Background: The appropriate moment for clamping the umbilical cord is controversial. Immediate cord clamping (ICC) is an item of active management of the third stage of labor (AMTSL). Unclamped umbilical cord may cause inconvenience in preterm neonates because they commonly need some levels of emergent services. Some studies revealed delayed cord clamping (DCC) of preterm neonates results in better health conditions like lower rates of respiratory distress syndrome (RDS), less morbidities in labor room and lower risk of postpartum hemorrhage. The aim of the present study was to determine the effect of delayed umbilical cord clamping on premature neonatal outcomes.
Materials and Methods: In this single‑center randomized control trial study, sixty premature neonates (gestational age ≤ 34 weeks) were randomly assigned to ICC (cord clamped at 5–10 seconds) or DCC (30–45 seconds) groups and followed up in neonatal intensive care unit (NICU). Primary outcomes were 1st and 5th minute Apgar score, average of level of hematocrit after birth, intra ventricle hemorrhage and need some levels of resuscitation.
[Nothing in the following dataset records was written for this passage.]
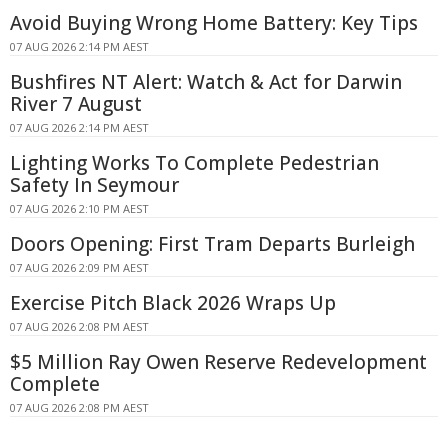
Avoid Buying Wrong Home Battery: Key Tips
07 AUG 2026 2:14 PM AEST
Bushfires NT Alert: Watch & Act for Darwin
River 7 August
07 AUG 2026 2:14 PM AEST
Lighting Works To Complete Pedestrian
Safety In Seymour
07 AUG 2026 2:10 PM AEST
Doors Opening: First Tram Departs Burleigh
07 AUG 2026 2:09 PM AEST
Exercise Pitch Black 2026 Wraps Up
07 AUG 2026 2:08 PM AEST
$5 Million Ray Owen Reserve Redevelopment
Complete
07 AUG 2026 2:08 PM AEST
Results: Differences in demographic characteristics were not statistically significant. After birth, neonates who had delayed clamping had significantly higher mean hematocrit after at 4-hour of birth (49.58+5.15gr/dl vs. 46.58+5.40gr/dlin DCC vs. ICC groups, respectively) (P=0.031). Delayed cord clamping reduced the duration of need to nasal continues positive airway pressure (NCPAP) (86.7% and 60.0% in ICC and DCC groups, respectively, P= 0.039). Attractively, the results showed lower incidence of clinical sepsis in delayed cord clamping neonates (53.3% vs. 23.3% in ICC and DCC groups, respectively, P=0.033).
Conclusion: Prematurity complications might decrease by delay umbilical cord clamping which improve the hematocrit, duration of need to NCPAP and incidence of clinical sepsis. Furthermore, DCC may have no negative impact on neonatal resuscitation.